Tobacco use prevention among university students requires evidence on which educational program features students prefer. This study used a discrete choice experiment (DCE) embedded in a randomized controlled trial (RCT) to quantify Chinese never-tobacco-using university students' preferences for attributes of a tobacco control health education program. A DCE with six two-level attributes (organizer, content format, organization mode, frequency, educational content, delivery location) was administered to 260 never-tobacco-using university students enrolled in a Protection Motivation Theory (PMT)-based RCT. Seven choice sets, each containing two unlabeled alternatives, were presented via an online survey platform.

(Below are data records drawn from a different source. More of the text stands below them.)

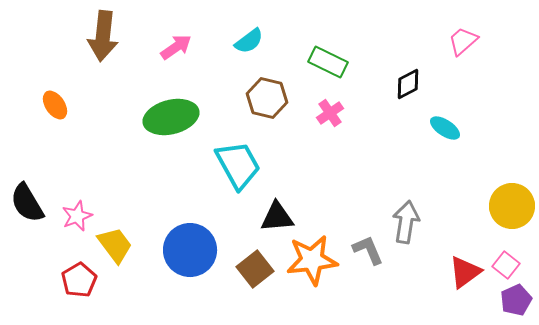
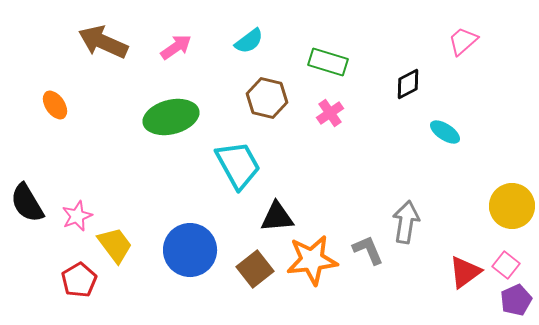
brown arrow: moved 6 px down; rotated 108 degrees clockwise
green rectangle: rotated 9 degrees counterclockwise
cyan ellipse: moved 4 px down
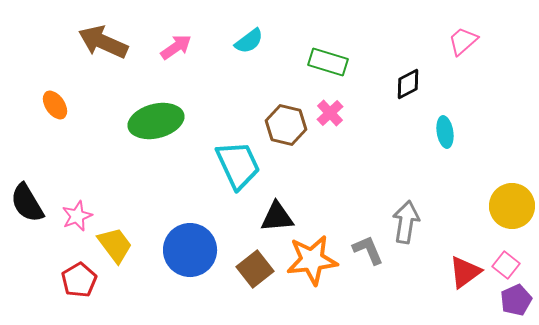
brown hexagon: moved 19 px right, 27 px down
pink cross: rotated 8 degrees counterclockwise
green ellipse: moved 15 px left, 4 px down
cyan ellipse: rotated 48 degrees clockwise
cyan trapezoid: rotated 4 degrees clockwise
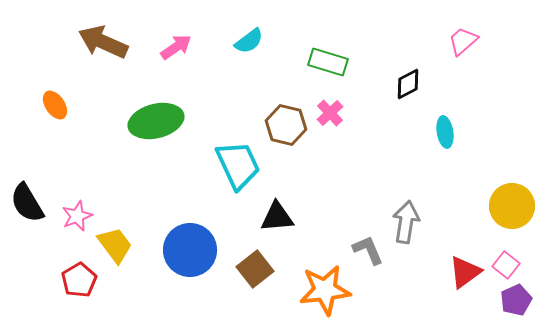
orange star: moved 13 px right, 30 px down
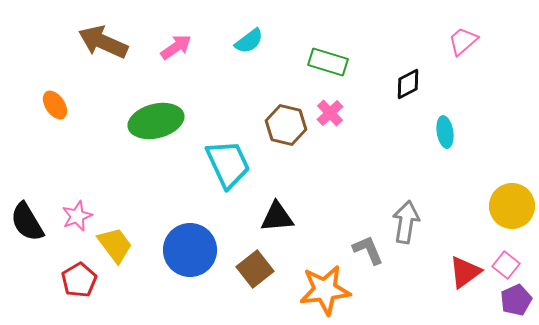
cyan trapezoid: moved 10 px left, 1 px up
black semicircle: moved 19 px down
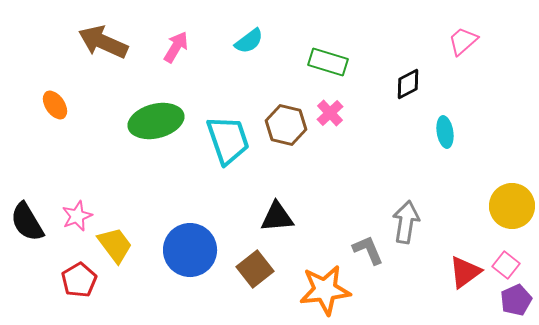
pink arrow: rotated 24 degrees counterclockwise
cyan trapezoid: moved 24 px up; rotated 6 degrees clockwise
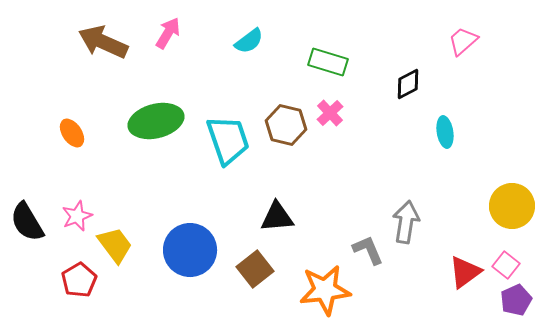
pink arrow: moved 8 px left, 14 px up
orange ellipse: moved 17 px right, 28 px down
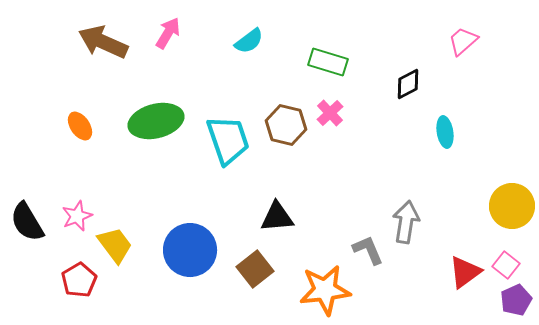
orange ellipse: moved 8 px right, 7 px up
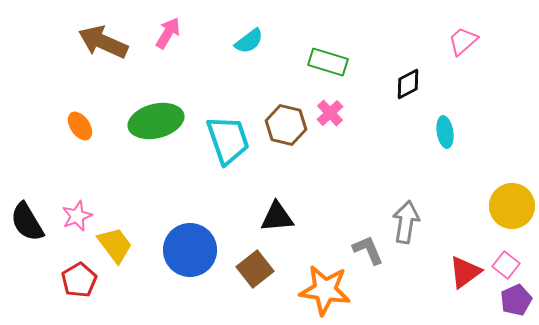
orange star: rotated 15 degrees clockwise
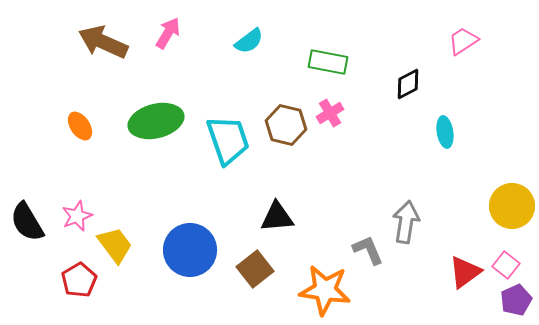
pink trapezoid: rotated 8 degrees clockwise
green rectangle: rotated 6 degrees counterclockwise
pink cross: rotated 12 degrees clockwise
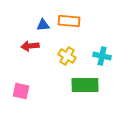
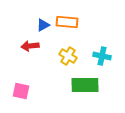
orange rectangle: moved 2 px left, 1 px down
blue triangle: rotated 24 degrees counterclockwise
yellow cross: moved 1 px right
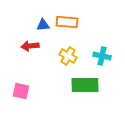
blue triangle: rotated 24 degrees clockwise
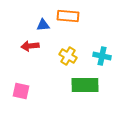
orange rectangle: moved 1 px right, 6 px up
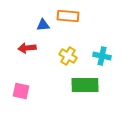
red arrow: moved 3 px left, 2 px down
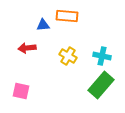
orange rectangle: moved 1 px left
green rectangle: moved 16 px right; rotated 48 degrees counterclockwise
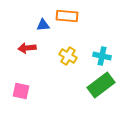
green rectangle: rotated 12 degrees clockwise
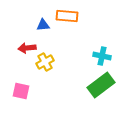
yellow cross: moved 23 px left, 6 px down; rotated 30 degrees clockwise
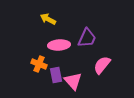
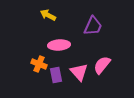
yellow arrow: moved 4 px up
purple trapezoid: moved 6 px right, 12 px up
pink triangle: moved 6 px right, 9 px up
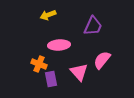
yellow arrow: rotated 49 degrees counterclockwise
pink semicircle: moved 5 px up
purple rectangle: moved 5 px left, 4 px down
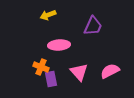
pink semicircle: moved 8 px right, 11 px down; rotated 24 degrees clockwise
orange cross: moved 2 px right, 3 px down
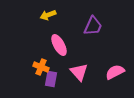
pink ellipse: rotated 65 degrees clockwise
pink semicircle: moved 5 px right, 1 px down
purple rectangle: rotated 21 degrees clockwise
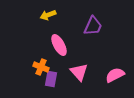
pink semicircle: moved 3 px down
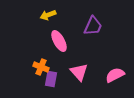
pink ellipse: moved 4 px up
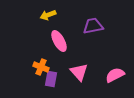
purple trapezoid: rotated 125 degrees counterclockwise
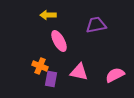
yellow arrow: rotated 21 degrees clockwise
purple trapezoid: moved 3 px right, 1 px up
orange cross: moved 1 px left, 1 px up
pink triangle: rotated 36 degrees counterclockwise
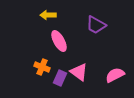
purple trapezoid: rotated 140 degrees counterclockwise
orange cross: moved 2 px right, 1 px down
pink triangle: rotated 24 degrees clockwise
purple rectangle: moved 9 px right, 1 px up; rotated 14 degrees clockwise
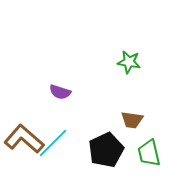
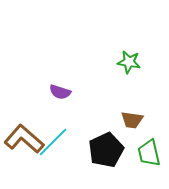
cyan line: moved 1 px up
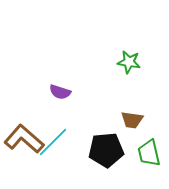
black pentagon: rotated 20 degrees clockwise
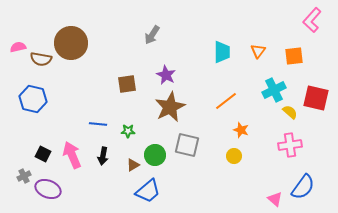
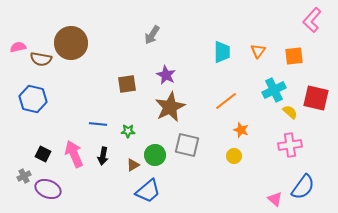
pink arrow: moved 2 px right, 1 px up
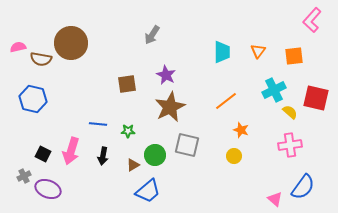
pink arrow: moved 3 px left, 3 px up; rotated 140 degrees counterclockwise
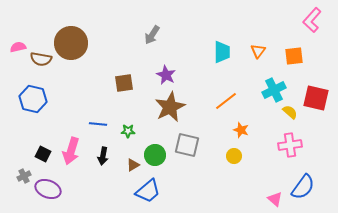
brown square: moved 3 px left, 1 px up
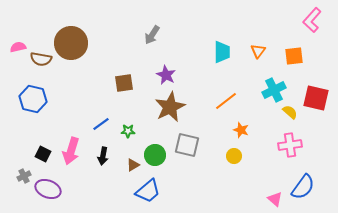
blue line: moved 3 px right; rotated 42 degrees counterclockwise
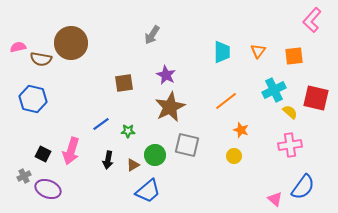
black arrow: moved 5 px right, 4 px down
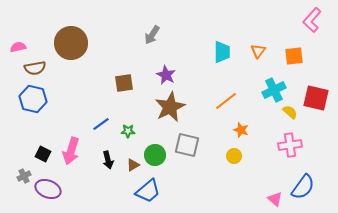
brown semicircle: moved 6 px left, 9 px down; rotated 20 degrees counterclockwise
black arrow: rotated 24 degrees counterclockwise
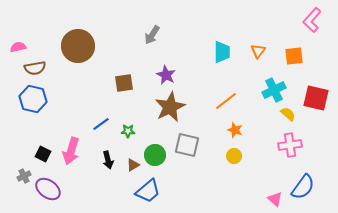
brown circle: moved 7 px right, 3 px down
yellow semicircle: moved 2 px left, 2 px down
orange star: moved 6 px left
purple ellipse: rotated 15 degrees clockwise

Conditional logit models with cluster-robust standard errors estimated attribute preferences; Wald interaction tests assessed preference heterogeneity by trial arm, sex, parental smoking, and peer smoking. Of the 260 respondents, 192 (73.8%) were female, and 243 (93.5%) were undergraduates. Students significantly preferred video-based content (β= -0.1899; 95% CI: -0.2723 - -0.1074), online delivery (β= -0.1698; 95% CI: -0.2525 - -0.0872), and comprehensive cigarette-plus-e-cigarette content (β= -0.1320, 95% CI: -0.2147 - -0.0493). Content format (32.0%), delivery location (28.6%), and educational content (22.2%) together accounted for 82.8% of relative attribute importance. DCE preferences did not differ between trial arms (all Wald interaction p>0.33). A significant sex × delivery location interaction was observed (p=0.019). Chinese never-tobacco-using university students prefer video-based, online, comprehensive tobacco and e-cigarette education. These demand-side preferences may inform the design of future campus-based prevention programs. The absence of trial arm differences supports the validity of the embedded DCE-RCT design. The study is registered on the official website of Chinese Clinical Trial Registry. ChiCTR2300068240.